**What you are asked to do**
Across the records below, count every line that contains the string "SURFACE", then report the count alone.

(Page-level text extractions)
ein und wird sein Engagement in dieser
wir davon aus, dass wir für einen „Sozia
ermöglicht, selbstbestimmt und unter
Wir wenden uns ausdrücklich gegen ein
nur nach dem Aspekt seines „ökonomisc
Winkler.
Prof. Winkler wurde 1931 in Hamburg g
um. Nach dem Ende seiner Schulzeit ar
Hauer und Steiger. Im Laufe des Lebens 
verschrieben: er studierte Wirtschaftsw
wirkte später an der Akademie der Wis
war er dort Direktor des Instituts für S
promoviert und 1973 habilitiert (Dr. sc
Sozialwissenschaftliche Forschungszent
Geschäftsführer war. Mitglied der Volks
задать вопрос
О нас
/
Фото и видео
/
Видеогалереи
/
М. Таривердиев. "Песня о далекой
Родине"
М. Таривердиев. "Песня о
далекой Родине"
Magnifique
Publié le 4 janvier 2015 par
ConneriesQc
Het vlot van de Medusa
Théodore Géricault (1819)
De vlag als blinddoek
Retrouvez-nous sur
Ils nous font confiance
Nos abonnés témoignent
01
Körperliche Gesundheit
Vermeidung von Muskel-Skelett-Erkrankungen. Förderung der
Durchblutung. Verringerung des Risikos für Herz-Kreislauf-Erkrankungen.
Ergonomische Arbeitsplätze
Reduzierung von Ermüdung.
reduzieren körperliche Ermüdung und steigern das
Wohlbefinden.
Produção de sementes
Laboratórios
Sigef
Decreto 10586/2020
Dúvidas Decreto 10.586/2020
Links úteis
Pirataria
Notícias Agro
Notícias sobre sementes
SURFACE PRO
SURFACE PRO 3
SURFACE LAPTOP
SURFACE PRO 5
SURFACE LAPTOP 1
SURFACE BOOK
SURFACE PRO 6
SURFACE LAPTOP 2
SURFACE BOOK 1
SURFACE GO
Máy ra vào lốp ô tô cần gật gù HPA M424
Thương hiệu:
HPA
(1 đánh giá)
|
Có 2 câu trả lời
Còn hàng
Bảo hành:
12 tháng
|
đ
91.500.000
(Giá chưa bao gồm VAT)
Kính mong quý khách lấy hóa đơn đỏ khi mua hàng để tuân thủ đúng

* * *

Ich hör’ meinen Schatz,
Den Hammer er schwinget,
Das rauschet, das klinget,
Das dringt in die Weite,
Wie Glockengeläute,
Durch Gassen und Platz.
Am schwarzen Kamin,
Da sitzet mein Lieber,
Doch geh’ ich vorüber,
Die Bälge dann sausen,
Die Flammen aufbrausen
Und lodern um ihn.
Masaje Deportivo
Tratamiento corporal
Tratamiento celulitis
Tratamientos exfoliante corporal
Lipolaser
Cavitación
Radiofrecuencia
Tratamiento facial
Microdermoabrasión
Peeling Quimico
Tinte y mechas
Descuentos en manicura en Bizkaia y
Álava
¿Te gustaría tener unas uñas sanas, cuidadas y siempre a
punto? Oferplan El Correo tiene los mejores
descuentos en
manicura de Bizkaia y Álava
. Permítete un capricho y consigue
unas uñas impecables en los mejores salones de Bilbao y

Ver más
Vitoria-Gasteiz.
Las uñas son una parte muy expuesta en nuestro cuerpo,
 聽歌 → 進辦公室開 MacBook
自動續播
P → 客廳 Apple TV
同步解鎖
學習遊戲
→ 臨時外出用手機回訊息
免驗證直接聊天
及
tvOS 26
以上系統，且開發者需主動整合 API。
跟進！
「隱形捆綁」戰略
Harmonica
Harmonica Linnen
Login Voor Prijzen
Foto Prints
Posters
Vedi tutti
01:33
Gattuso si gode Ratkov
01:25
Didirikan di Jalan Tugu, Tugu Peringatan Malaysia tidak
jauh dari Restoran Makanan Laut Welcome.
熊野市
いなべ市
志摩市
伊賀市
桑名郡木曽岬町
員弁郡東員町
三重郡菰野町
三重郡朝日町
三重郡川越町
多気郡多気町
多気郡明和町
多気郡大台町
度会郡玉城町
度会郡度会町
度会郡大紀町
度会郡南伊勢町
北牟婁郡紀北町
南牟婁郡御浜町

* * *

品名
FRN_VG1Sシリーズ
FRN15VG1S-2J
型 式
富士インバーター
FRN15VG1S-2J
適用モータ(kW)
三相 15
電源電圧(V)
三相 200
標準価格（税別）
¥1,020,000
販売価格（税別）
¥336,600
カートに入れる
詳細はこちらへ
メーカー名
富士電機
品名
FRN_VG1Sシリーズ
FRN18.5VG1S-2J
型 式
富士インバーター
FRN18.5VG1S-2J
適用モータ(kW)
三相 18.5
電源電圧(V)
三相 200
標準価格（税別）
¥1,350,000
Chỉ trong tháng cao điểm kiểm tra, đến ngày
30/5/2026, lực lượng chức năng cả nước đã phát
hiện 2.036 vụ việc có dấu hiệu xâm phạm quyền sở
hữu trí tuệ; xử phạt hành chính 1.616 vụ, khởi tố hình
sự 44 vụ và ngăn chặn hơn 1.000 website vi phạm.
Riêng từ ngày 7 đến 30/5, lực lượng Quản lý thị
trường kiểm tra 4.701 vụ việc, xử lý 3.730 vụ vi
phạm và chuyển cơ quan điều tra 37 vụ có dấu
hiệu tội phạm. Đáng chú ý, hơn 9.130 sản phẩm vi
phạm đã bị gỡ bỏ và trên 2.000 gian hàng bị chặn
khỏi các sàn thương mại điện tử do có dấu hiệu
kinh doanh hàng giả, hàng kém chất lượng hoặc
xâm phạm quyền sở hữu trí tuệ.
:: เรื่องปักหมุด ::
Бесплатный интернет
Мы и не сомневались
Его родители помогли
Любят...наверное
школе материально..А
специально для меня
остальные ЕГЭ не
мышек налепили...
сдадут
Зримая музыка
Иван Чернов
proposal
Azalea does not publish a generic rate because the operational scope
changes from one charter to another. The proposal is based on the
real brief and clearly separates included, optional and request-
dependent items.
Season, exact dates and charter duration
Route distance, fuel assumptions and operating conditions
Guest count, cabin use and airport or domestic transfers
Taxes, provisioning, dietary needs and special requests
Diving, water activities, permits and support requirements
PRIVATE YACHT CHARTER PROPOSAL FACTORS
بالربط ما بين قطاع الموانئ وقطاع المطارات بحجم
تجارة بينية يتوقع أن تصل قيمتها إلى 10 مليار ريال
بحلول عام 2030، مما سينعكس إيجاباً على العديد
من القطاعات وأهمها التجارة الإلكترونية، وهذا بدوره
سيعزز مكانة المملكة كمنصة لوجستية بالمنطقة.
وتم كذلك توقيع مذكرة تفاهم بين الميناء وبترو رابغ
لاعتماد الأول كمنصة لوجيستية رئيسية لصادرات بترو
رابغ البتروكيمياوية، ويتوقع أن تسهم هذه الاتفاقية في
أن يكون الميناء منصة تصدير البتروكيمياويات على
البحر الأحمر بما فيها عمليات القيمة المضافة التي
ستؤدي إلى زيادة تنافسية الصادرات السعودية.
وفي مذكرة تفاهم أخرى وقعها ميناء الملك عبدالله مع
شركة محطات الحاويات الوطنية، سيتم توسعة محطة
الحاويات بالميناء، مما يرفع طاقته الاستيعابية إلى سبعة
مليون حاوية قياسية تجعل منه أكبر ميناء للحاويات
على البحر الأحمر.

**Task solution**
10